The employment of registered nurses is expected to experience a much faster growth than the average for all occupations, about 22 percent from 2008 to 2018, according to the U.S. Bureau of Labor Statistics. While all types of nurses will experience a demand for their expertise, there will be a need for some specializations more than others. Among them is a nursing specialty that concerns the life-or-death decisions of patient care: critical care nursing.
The job of a critical care nurse is to provide care for high-risk patients that have either actual or potentially life-threatening health issues. These types of nurses are responsible for ensuring that both critically-ill patients and their families receive the best possible care. They must rely on their experience, skills, and knowledge to provide this care, as well as create comfortable and caring environments. Critical-care nurses may find themselves interceding for their patients in emergency situations, monitoring the quality of care their patient is receiving, and providing education to assist the patient and families in critical decisions.
Critical-care nurses work anywhere critically ill patients are, such as emergency departments, intensive care units, cardiac care units, telemetry units, cardiac catheter labs, progressive care units, and recovery rooms. According to 2004 study by the Department of Health and Human Services, "The Registered Nurse Population," critical care nurses account for 37 percent of the total number of nurses that work in hospitals. Of those, 229,914 spent at least half of their time in an intensive care unit, 92,826 in step-down or transitional care unit, 117,637 in emergency departments, and 62,747 in post-operative recovery. But job opportunities are not limited to hospitals because these types of nurses also work in nursing schools, home healthcare, managed care organizations, health clinics, and outpatient surgery centers.
Critical care nurses must be able to think and act quickly in high-stress situations.
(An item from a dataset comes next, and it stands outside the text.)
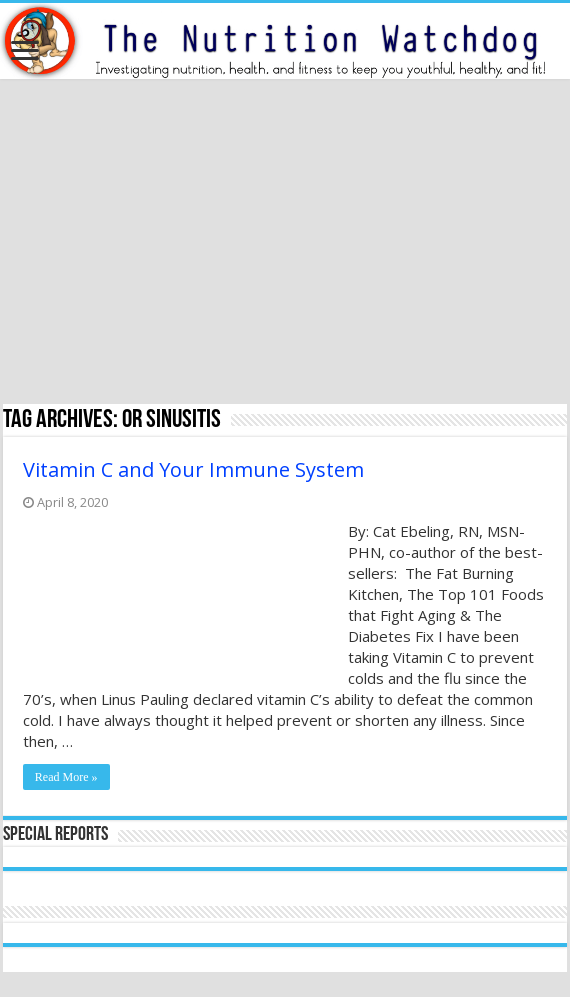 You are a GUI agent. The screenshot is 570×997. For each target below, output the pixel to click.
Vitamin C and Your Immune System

They must be constantly attentive to their patients as they require high-intensity therapies and complex assessments. If you want to be a critical-care nurse, you must first earn your license as a registered nurse. Since replication of an intensive-care unit is impossible, most training has to occur through experience. While certification is not required to work in critical care, if you want to validate your experience you can become a Certified Critical Care Nurse. Certification can be earned by practicing a minimum of two years in critical care and then taking an examination through the American Association of Critical-Care Nurses Certification Corporation.